**ASSIGNMENT:** Please find every line in the entries below that contains the string "directory", and copy it.

**PROVIDED DATA:**
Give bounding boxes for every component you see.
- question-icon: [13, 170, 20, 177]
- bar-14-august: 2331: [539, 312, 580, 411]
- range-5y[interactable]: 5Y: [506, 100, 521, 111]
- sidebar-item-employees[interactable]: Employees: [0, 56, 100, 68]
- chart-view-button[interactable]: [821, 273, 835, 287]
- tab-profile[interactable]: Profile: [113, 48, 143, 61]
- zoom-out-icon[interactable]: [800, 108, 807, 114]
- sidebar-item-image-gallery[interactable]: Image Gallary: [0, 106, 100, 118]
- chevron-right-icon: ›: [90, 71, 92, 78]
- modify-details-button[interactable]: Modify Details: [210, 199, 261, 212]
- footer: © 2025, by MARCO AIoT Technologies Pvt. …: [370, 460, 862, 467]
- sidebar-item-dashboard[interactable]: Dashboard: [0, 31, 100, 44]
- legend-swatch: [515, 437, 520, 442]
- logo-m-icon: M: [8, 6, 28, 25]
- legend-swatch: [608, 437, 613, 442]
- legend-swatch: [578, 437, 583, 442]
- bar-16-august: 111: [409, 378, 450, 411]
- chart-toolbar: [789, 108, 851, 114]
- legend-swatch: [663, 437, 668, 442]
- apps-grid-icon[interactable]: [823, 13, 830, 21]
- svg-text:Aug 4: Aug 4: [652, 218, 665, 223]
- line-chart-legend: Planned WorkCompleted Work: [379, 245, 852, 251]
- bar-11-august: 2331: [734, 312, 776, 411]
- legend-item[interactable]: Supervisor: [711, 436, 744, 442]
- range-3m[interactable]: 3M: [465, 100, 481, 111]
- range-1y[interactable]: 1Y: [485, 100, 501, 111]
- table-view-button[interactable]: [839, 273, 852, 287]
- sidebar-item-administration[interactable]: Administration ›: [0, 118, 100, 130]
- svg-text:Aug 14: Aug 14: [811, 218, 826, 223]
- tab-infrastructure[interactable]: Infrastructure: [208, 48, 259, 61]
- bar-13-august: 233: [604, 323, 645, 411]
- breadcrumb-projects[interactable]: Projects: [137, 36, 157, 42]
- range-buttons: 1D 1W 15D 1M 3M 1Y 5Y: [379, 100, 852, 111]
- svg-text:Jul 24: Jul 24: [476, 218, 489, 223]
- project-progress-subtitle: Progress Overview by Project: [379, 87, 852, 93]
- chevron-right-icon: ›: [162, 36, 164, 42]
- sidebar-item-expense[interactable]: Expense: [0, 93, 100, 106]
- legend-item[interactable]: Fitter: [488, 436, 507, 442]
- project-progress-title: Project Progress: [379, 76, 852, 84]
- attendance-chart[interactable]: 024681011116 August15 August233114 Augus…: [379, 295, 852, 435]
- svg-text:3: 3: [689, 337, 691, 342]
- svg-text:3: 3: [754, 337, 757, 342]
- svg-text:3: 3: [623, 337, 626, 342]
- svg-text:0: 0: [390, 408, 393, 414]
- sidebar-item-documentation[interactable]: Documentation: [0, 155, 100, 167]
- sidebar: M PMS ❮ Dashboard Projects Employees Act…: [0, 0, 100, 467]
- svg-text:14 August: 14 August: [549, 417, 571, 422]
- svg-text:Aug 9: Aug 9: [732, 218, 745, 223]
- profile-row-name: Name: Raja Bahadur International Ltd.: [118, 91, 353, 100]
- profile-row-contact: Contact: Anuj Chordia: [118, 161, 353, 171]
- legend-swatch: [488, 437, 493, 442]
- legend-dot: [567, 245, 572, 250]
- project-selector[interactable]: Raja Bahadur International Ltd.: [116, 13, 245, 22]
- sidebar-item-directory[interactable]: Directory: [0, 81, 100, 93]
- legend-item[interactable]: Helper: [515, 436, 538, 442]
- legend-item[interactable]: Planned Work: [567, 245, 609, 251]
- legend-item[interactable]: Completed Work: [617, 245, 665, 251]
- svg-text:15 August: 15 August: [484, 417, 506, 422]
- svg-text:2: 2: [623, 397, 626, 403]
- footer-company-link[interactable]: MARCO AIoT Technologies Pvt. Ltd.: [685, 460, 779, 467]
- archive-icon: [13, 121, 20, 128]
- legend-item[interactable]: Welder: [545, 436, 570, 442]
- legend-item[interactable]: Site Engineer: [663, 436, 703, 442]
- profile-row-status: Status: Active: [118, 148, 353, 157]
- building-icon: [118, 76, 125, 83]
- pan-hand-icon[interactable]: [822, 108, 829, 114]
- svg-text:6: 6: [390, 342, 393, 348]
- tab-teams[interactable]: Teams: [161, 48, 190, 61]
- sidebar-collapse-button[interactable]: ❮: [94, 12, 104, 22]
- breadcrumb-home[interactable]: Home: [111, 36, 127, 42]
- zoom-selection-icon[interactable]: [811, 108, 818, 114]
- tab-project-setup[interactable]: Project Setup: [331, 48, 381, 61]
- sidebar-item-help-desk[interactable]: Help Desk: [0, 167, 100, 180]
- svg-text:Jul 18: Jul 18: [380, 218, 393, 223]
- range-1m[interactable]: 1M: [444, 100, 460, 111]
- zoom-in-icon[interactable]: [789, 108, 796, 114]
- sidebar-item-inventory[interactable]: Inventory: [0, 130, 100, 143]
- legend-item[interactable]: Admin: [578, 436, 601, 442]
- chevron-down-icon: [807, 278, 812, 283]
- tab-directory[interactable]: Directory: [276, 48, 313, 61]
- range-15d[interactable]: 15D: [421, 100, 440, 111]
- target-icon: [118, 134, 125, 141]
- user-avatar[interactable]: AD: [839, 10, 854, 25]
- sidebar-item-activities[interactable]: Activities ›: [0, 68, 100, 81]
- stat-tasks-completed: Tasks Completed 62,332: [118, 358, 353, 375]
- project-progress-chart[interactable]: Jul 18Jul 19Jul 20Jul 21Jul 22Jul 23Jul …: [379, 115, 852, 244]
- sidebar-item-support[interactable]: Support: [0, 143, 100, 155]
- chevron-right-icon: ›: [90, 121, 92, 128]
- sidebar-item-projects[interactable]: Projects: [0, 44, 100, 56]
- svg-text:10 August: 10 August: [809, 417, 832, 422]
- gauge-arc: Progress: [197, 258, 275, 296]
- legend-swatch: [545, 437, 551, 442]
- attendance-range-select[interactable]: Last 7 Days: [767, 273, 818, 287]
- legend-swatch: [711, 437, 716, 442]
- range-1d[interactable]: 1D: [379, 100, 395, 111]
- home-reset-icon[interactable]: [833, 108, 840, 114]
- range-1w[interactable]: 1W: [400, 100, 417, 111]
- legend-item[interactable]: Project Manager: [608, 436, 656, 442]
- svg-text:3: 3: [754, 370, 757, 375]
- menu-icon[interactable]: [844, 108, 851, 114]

* * *

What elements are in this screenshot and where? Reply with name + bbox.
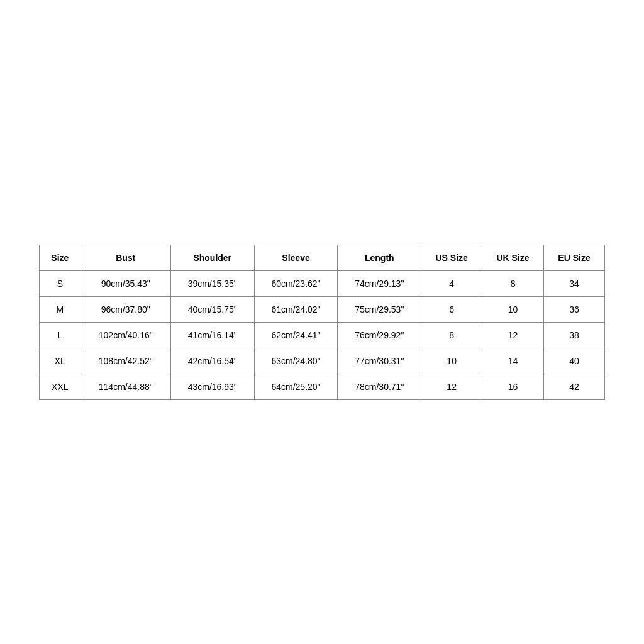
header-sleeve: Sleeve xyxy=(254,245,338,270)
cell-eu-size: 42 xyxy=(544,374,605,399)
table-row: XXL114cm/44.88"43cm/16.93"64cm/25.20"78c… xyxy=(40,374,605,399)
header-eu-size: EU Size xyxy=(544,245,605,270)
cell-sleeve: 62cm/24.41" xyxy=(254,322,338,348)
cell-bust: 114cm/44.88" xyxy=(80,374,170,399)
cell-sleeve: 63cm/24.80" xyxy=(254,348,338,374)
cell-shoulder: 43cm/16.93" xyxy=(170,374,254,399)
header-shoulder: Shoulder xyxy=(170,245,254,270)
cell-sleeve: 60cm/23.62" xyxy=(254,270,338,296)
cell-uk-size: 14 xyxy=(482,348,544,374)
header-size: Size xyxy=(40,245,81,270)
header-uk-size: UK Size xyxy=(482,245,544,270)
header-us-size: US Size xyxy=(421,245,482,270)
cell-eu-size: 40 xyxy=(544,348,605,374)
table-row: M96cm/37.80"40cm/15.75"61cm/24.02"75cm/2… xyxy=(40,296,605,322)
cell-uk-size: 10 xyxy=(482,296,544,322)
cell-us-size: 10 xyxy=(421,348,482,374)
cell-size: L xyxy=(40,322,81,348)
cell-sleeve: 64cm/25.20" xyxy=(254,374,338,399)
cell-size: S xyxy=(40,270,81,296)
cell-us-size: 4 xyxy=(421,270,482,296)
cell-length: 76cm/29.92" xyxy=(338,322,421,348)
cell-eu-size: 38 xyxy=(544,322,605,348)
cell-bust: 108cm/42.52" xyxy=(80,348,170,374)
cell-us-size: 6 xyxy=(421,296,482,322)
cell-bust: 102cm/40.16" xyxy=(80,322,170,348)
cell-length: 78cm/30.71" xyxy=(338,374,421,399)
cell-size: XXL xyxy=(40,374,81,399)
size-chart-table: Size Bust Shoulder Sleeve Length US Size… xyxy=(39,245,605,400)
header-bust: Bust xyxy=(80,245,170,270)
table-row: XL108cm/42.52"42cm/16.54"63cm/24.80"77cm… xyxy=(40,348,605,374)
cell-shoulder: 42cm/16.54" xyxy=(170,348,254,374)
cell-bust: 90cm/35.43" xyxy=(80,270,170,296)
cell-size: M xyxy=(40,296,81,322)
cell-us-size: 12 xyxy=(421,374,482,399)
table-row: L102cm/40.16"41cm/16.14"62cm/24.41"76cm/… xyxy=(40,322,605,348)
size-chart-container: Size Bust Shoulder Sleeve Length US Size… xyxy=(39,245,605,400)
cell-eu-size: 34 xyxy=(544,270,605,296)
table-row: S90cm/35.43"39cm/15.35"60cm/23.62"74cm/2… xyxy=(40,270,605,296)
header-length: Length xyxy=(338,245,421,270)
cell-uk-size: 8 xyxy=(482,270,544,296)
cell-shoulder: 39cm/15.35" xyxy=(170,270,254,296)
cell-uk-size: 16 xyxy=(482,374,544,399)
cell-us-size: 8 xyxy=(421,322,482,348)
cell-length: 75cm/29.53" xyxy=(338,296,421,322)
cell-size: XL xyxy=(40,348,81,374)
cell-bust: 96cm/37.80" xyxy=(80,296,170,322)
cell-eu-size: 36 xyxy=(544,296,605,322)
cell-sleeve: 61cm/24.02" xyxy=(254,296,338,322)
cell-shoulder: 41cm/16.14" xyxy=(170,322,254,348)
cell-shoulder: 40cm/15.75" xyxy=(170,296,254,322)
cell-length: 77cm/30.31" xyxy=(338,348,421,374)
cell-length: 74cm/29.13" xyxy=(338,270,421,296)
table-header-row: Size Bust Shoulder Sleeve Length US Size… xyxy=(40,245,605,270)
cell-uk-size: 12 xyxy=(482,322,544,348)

**ANSWER TO THIS EXERCISE:**
- sidebar-item-directory[interactable]: Directory: [0, 81, 100, 93]
- tab-directory[interactable]: Directory: [276, 48, 313, 61]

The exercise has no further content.